LLMs are not humans: Perplexity analysis reveals that LLMs exhibit nearly identical predictive ability for both modular and singular code (PPL differences within 0.2 across all models), unlike humans who benefit greatly from modular structure for comprehension and maintenance. This reveals a fundamental cognitive gap: factors influencing the usefulness of code examples differ between human and LLM perspectives, and we should not uncritically transfer human software engineering heuristics to AI systems.

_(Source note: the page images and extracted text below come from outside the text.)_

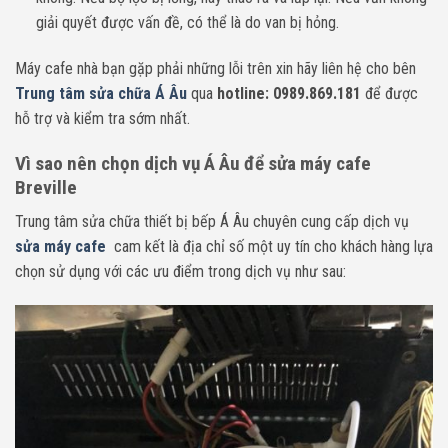
giải quyết được vấn đề, có thể là do van bị hỏng.
Máy cafe nhà bạn gặp phải những lỗi trên xin
h
ãy liên hệ cho bên
Trung tâm sửa chữa Á Âu
qua
hotline: 0989.869.181
để được
hỗ trợ và kiểm tra sớm nhất.
Vì sao nên chọn dịch vụ Á Âu để sửa máy cafe
Breville
Trung tâm sửa chữa thiết bị bếp Á Âu chuyên cung cấp dịch vụ
sửa máy cafe
cam kết là địa chỉ số một uy tín cho khách hàng lựa
chọn sử dụng với các ưu điểm trong dịch vụ như sau:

Practical guidance: Practitioners need not invest extra effort in modularizing code demonstrations for LLM-based code generation. The findings suggest that code quality, correctness, and the transformation process's reformatting effects matter more than structural style when constructing few-shot examples or fine-tuning datasets.
Methodological template: The MoS metric and four-category experimental design provide a reusable template for future studies investigating other code properties (e.g., commenting style, naming conventions, design patterns) and their effect on LLM performance. The approach of isolating confounds through transformation-then-reversal is broadly applicable.